Siyasi Polis, Provokatör veya ruh hastalarıyla uğraşmak zorunda kalmak! Engin Gören
Birkaç gün önce bir sitede bir “yazı” çıktı: “H.Aksu kimdir?” başlığıyla. Yazıyı yazan kadar bu tür yalan, karalama, kışkırtma-provokatörlük üzerine kurgulanan yazıları yayınlayan site de sorunlu olup ortak yön buluyor demektir. Aynı mayadan oluşu mu veya ilkesiz ve kontrolsüzlüğünden mı kaynaklanıyor bilemiyoruz. Ama bu durum ve yaklaşım içinde bulunan bir sitenin ciddiyet taşımayacağı da açıktır. Umarız yayın çizgisini gözden geçirirler diyelim ve geçelim.
Söz konusu “yazı”, “Ovacıklı Piro” diye sahte bir adla yazılmış. Tepeden tırnağa yalan, yanlış, karalama, küfür dolu aşağılık kişiliğini yansıtan seviyesiz bir “yazı. “yazı”nın sahibi, hedeflediği kişinin, kişilerin veya halkın karşısına açık ortaya çıkamayacak kadar da yüreksizdir. Niteliğinin ve kimlerin hizmetinden olduğunun ortaya çıkmasından korkuyor provokatör!

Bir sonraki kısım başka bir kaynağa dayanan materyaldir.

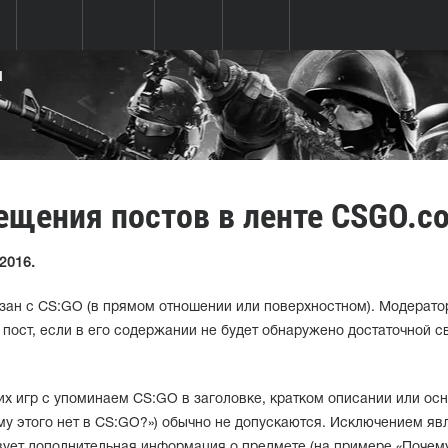
Ы
ещения постов в ленте CSGO.c
2016.
зан с CS:GO (в прямом отношении или поверхностном). Модерато
пост, если в его содержании не будет обнаружено достаточной с
гих игр с упоминаем CS:GO в заголовке, кратком описании или ос
ему этого нет в CS:GO?») обычно не допускаются. Исключением я
твует дополнительная информация о предмете (на примере «Почему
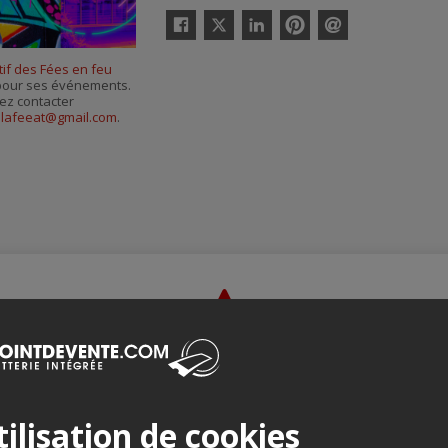
Twitter
Facebook
Linkedin
Pinterest
Envoyer
par
tif des Fées en feu
courriel
s pour ses événements.
ez contacter
à
lafeeat@gmail.com
.
Merci de confirmer que vous n'êtes pas un robot ci-bas.
ilisation de cookies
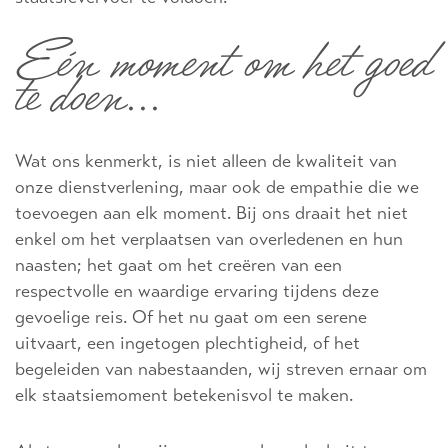
Eén moment om het goed
te doen...
Wat ons kenmerkt, is niet alleen de kwaliteit van
onze dienstverlening, maar ook de empathie die we
toevoegen aan elk moment. Bij ons draait het niet
enkel om het verplaatsen van overledenen en hun
naasten; het gaat om het creëren van een
respectvolle en waardige ervaring tijdens deze
gevoelige reis. Of het nu gaat om een serene
uitvaart, een ingetogen plechtigheid, of het
begeleiden van nabestaanden, wij streven ernaar om
elk staatsiemoment betekenisvol te maken.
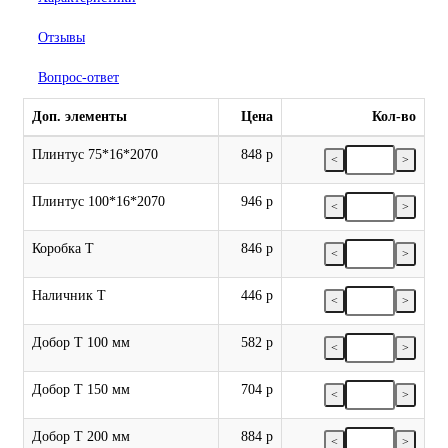
Отзывы
Вопрос-ответ
Доп. элементы
Цена
Кол-во
Плинтус 75*16*2070
848 р
<
>
Плинтус 100*16*2070
946 р
<
>
Коробка Т
846 р
<
>
Наличник Т
446 р
<
>
Добор Т 100 мм
582 р
<
>
Добор Т 150 мм
704 р
<
>
Добор Т 200 мм
884 р
<
>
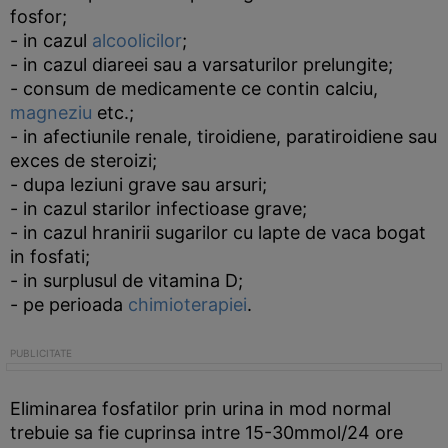
fosfor;
- in cazul
alcoolicilor
;
- in cazul diareei sau a varsaturilor prelungite;
- consum de medicamente ce contin calciu,
magneziu
etc.;
- in afectiunile renale, tiroidiene, paratiroidiene sau
exces de steroizi;
- dupa leziuni grave sau arsuri;
- in cazul starilor infectioase grave;
- in cazul hranirii sugarilor cu lapte de vaca bogat
in fosfati;
- in surplusul de vitamina D;
- pe perioada
chimioterapiei
.
Eliminarea fosfatilor prin urina in mod normal
trebuie sa fie cuprinsa intre 15-30mmol/24 ore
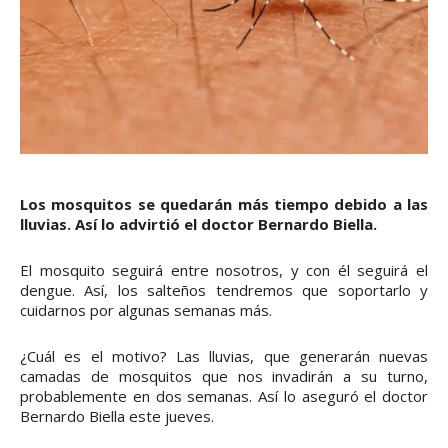
Los mosquitos se quedarán más tiempo debido a las
lluvias. Así lo advirtió el doctor Bernardo Biella.
El mosquito seguirá entre nosotros, y con él seguirá el
dengue. Así, los salteños tendremos que soportarlo y
cuidarnos por algunas semanas más.
¿Cuál es el motivo? Las lluvias, que generarán nuevas
camadas de mosquitos que nos invadirán a su turno,
probablemente en dos semanas. Así lo aseguró el doctor
Bernardo Biella este jueves.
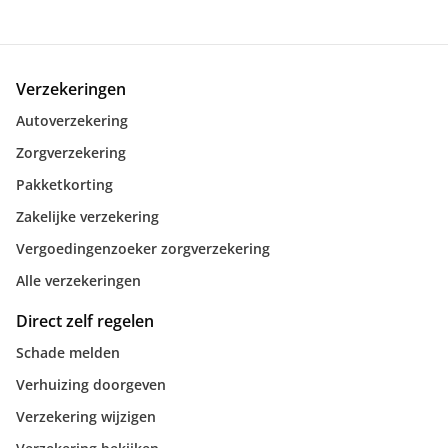
Verzekeringen
Autoverzekering
Zorgverzekering
Pakketkorting
Zakelijke verzekering
Vergoedingenzoeker zorgverzekering
Alle verzekeringen
Direct zelf regelen
Schade melden
Verhuizing doorgeven
Verzekering wijzigen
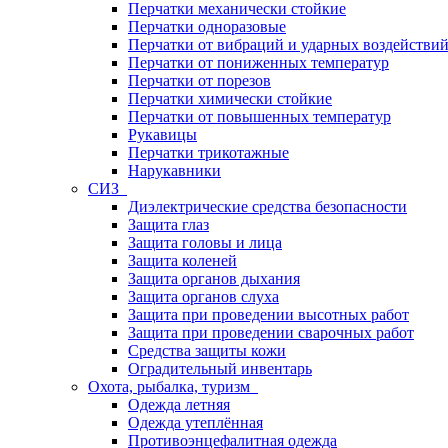
Перчатки механически стойкие
Перчатки одноразовые
Перчатки от вибраций и ударных воздействи
Перчатки от пониженных температур
Перчатки от порезов
Перчатки химически стойкие
Перчатки от повышенных температур
Рукавицы
Перчатки трикотажные
Нарукавники
СИЗ
Диэлектрические средства безопасности
Защита глаз
Защита головы и лица
Защита коленей
Защита органов дыхания
Защита органов слуха
Защита при проведении высотных работ
Защита при проведении сварочных работ
Средства защиты кожи
Оградительный инвентарь
Охота, рыбалка, туризм
Одежда летняя
Одежда утеплённая
Противоэнцефалитная одежда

Adı geçen ismi kullanan kişinin devrimci, demokrat ve dürüst biri olmadığı kesin. Halktan namuslu bir insan olsa, devrimci, demokrat bir insan olsa varsa bir eleştirisi muhataplarının yüzüne karşı yapar, onların içinde bulunduğu yapı, çevre ve çeper içinde kurallarına göre yapar. Devrimci saflarda ve gerektiğinde kamuoyunda devrimci kaygılarla siyasal eleştirilerde bulunur. İftira, teşhir, küfür ve hakaretlerin ise siyasal bir eleştiri olmayacağı açıktır.
Polis ve polisle organik bağlarla yürütülen saldırıların her zaman olacağını, uluslar arası ve ülkemiz tarihinde yaşadığımız deneylerle biliyoruz. Bugün de gelecekte de teorik olarak da, pratik olarak da bu gibi durumlar olacaktır. Bunları biliyoruz. Şaşırılacak bir durum değildir.
Dönem dönem, özellikle sınıf mücadelesinde bir canlanma ve yükselişin olduğu, siyasal yapı, çevre ve kişilerde bir dirilmenin olduğu dönemlerde bu yönlü saldırıların artacağını biliyoruz ve beklenmelidir….
Gezi direnişi ile uç veren ve ondan bu yana meydana gelen işçi ve emekçi kesimlerin mücadelesindeki canlanma, bu mücadelenin uzağında olmayan atıl durumdaki insanları, önceki kuşakları biraz daha canlandırmıştır. Çeşitli nedenlerle insanlar bir şeyler yapmak istiyor… Bu durum, sınıf düşmanlarını ve onların hizmetindekileri rahatsız ediyor. İşçi sınıfının ve toplumsal halk muhalefetinin tepkisinden, öfkesinden, mücadelesinden ve yine önceki kuşakların da bir şeyler yapma çabalarından korkan egemen sınıflar ve onların paralı ve gönüllü hizmetçileri harekete geçiyor. Saldırı ve demoralize yaratmaya, geriletmeye çalışıyorlar… Fincancı katırı ürkütülürse, çıkarı zedelenenlerin saldıracağını biliyoruz. Bu durum, devrimcileri ve devrimci zeminde kalanları korkutamaz ve yıldıramaz, tersine daha da kamçılar….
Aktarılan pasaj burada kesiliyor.